> **EXERCISE AIM**
Please tally the lines below that contain the word "header" and reply with the total alone.

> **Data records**

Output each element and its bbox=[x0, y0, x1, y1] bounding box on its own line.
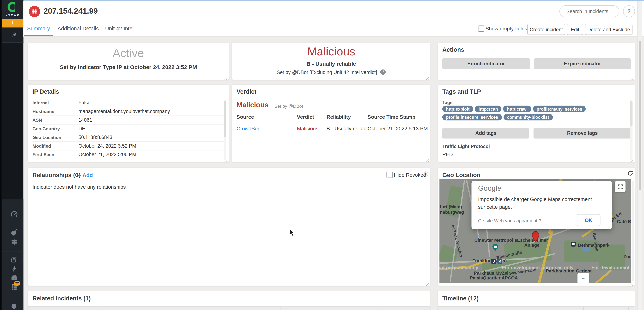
sidebar: XSOAR ! bbox=[2, 0, 23, 310]
bomb-icon[interactable] bbox=[11, 229, 18, 238]
google-map[interactable]: furt (Main) neburgweg Im Trutz Frankfurt… bbox=[440, 179, 631, 283]
tlp-value: RED bbox=[442, 152, 453, 157]
pin-icon bbox=[11, 32, 17, 40]
ubahn-badge: U bbox=[491, 259, 496, 264]
sidebar-alert-tab[interactable]: ! bbox=[2, 19, 23, 28]
map-label: Zoo bbox=[624, 254, 631, 259]
timeline-card: Timeline (12) bbox=[438, 291, 635, 310]
tab-unit42-intel[interactable]: Unit 42 Intel bbox=[105, 26, 134, 32]
sidebar-logo-block[interactable]: XSOAR bbox=[2, 0, 23, 19]
location-pin-icon bbox=[532, 231, 539, 244]
question-mark-icon: ? bbox=[628, 8, 631, 14]
verdict-help-icon[interactable]: ? bbox=[380, 70, 386, 75]
edit-button[interactable]: Edit bbox=[567, 24, 583, 35]
remove-tags-button[interactable]: Remove tags bbox=[534, 128, 631, 138]
related-incidents-card: Related Incidents (1) bbox=[28, 291, 430, 310]
tag-pill: profile:insecure_services bbox=[442, 114, 502, 120]
show-empty-fields-label: Show empty fields bbox=[486, 26, 527, 32]
page-title: 207.154.241.99 bbox=[44, 7, 98, 16]
verdict-panel-value: Malicious bbox=[236, 101, 268, 109]
tags-tlp-card: Tags and TLP Tags http:exploit http:scan… bbox=[438, 85, 635, 162]
tab-additional-details[interactable]: Additional Details bbox=[58, 26, 99, 32]
map-fullscreen-button[interactable] bbox=[615, 181, 626, 192]
signpost-icon[interactable] bbox=[11, 239, 18, 247]
indicator-type-icon bbox=[29, 6, 40, 17]
tag-pill: profile:many_services bbox=[533, 106, 586, 112]
verdict-summary-card: Malicious B - Usually reliable Set by @D… bbox=[232, 43, 430, 80]
resize-handle[interactable] bbox=[630, 281, 634, 284]
relationships-settings-gear-icon[interactable] bbox=[423, 171, 429, 179]
globe-icon bbox=[31, 8, 38, 15]
alert-exclamation-icon: ! bbox=[12, 20, 14, 27]
tag-pill: community-blocklist bbox=[504, 114, 553, 120]
table-header-underline bbox=[236, 122, 426, 122]
dialog-ok-button[interactable]: OK bbox=[577, 214, 600, 226]
hide-revoked-checkbox[interactable] bbox=[386, 172, 392, 178]
resize-handle[interactable] bbox=[224, 157, 228, 161]
xsoar-logo-text: XSOAR bbox=[2, 14, 23, 17]
metro-badge: M bbox=[498, 259, 502, 264]
enrich-indicator-button[interactable]: Enrich indicator bbox=[442, 58, 530, 69]
expire-indicator-button[interactable]: Expire indicator bbox=[534, 58, 631, 69]
verdict-panel-card: Verdict Malicious Set by @DBot Source Ve… bbox=[232, 85, 430, 162]
google-maps-error-dialog: Google Impossible de charger Google Maps… bbox=[472, 181, 612, 229]
train-station-badge bbox=[571, 242, 576, 247]
resize-handle[interactable] bbox=[630, 75, 634, 78]
tabs-row: Summary Additional Details Unit 42 Intel… bbox=[23, 21, 644, 37]
verdict-panel-setby: Set by @DBot bbox=[274, 104, 303, 109]
tags-list: http:exploit http:scan http:crawl profil… bbox=[442, 106, 632, 120]
map-label: CineStar Metropolis bbox=[474, 238, 517, 243]
refresh-icon[interactable] bbox=[627, 170, 633, 178]
page-header: 207.154.241.99 ? bbox=[23, 1, 644, 21]
add-tags-button[interactable]: Add tags bbox=[442, 128, 530, 138]
map-label: PalaisQuartier APCOA bbox=[470, 275, 518, 280]
relationships-card: Relationships (0) + Add Hide Revoked Ind… bbox=[28, 168, 430, 286]
page-scrollbar-thumb[interactable] bbox=[639, 41, 641, 190]
card-scrollbar-track[interactable] bbox=[632, 181, 634, 281]
create-incident-button[interactable]: Create incident bbox=[528, 24, 565, 35]
tag-pill: http:exploit bbox=[442, 106, 473, 112]
sidebar-pin-block[interactable] bbox=[2, 28, 23, 43]
marketplace-badge: 22 bbox=[14, 281, 20, 286]
verdict-panel-title: Verdict bbox=[236, 88, 256, 95]
help-button[interactable]: ? bbox=[623, 5, 635, 17]
delete-and-exclude-button[interactable]: Delete and Exclude bbox=[585, 24, 632, 35]
row-timestamp: October 21, 2022 5:13 PM bbox=[368, 126, 428, 131]
tags-tlp-title: Tags and TLP bbox=[442, 88, 481, 95]
hide-revoked-label: Hide Revoked bbox=[394, 172, 426, 178]
geo-location-card: Geo Location bbox=[438, 168, 635, 286]
page-scrollbar-track[interactable] bbox=[638, 1, 642, 310]
map-label: Café Bu bbox=[617, 219, 631, 224]
tab-summary[interactable]: Summary bbox=[27, 26, 50, 32]
dashboard-gauge-icon[interactable] bbox=[11, 211, 18, 219]
card-scrollbar-track[interactable] bbox=[224, 100, 226, 160]
lightning-icon[interactable] bbox=[11, 265, 18, 274]
actions-card: Actions Enrich indicator Expire indicato… bbox=[438, 43, 635, 80]
resize-handle[interactable] bbox=[630, 157, 634, 161]
resize-handle[interactable] bbox=[224, 75, 228, 78]
tag-pill: http:crawl bbox=[503, 106, 531, 112]
show-empty-fields-checkbox[interactable] bbox=[478, 26, 484, 32]
map-zoom-out-button[interactable]: − bbox=[578, 273, 589, 283]
settings-partial-icon[interactable] bbox=[11, 303, 17, 310]
card-scrollbar-track[interactable] bbox=[630, 100, 632, 160]
status-value: Active bbox=[28, 47, 229, 60]
mouse-cursor bbox=[289, 228, 295, 239]
tlp-label: Traffic Light Protocol bbox=[442, 144, 490, 149]
source-link[interactable]: CrowdSec bbox=[236, 126, 260, 131]
search-input[interactable] bbox=[560, 5, 619, 17]
relationships-add-link[interactable]: + Add bbox=[78, 172, 93, 178]
screenshot-viewport: XSOAR ! bbox=[0, 0, 644, 310]
book-icon[interactable] bbox=[11, 256, 18, 265]
timeline-title: Timeline (12) bbox=[442, 295, 479, 302]
resize-handle[interactable] bbox=[426, 75, 429, 78]
map-label: furt (Main) bbox=[440, 204, 462, 209]
resize-handle[interactable] bbox=[426, 281, 429, 284]
dialog-message: Impossible de charger Google Maps correc… bbox=[478, 196, 600, 212]
col-reliability: Reliability bbox=[326, 114, 351, 120]
cinema-marker-icon bbox=[492, 243, 499, 253]
xsoar-logo-icon bbox=[7, 2, 18, 14]
resize-handle[interactable] bbox=[426, 157, 429, 161]
status-subtitle: Set by Indicator Type IP at October 24, … bbox=[28, 64, 229, 70]
tags-label: Tags bbox=[442, 100, 453, 105]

> **TASK RESULT**
2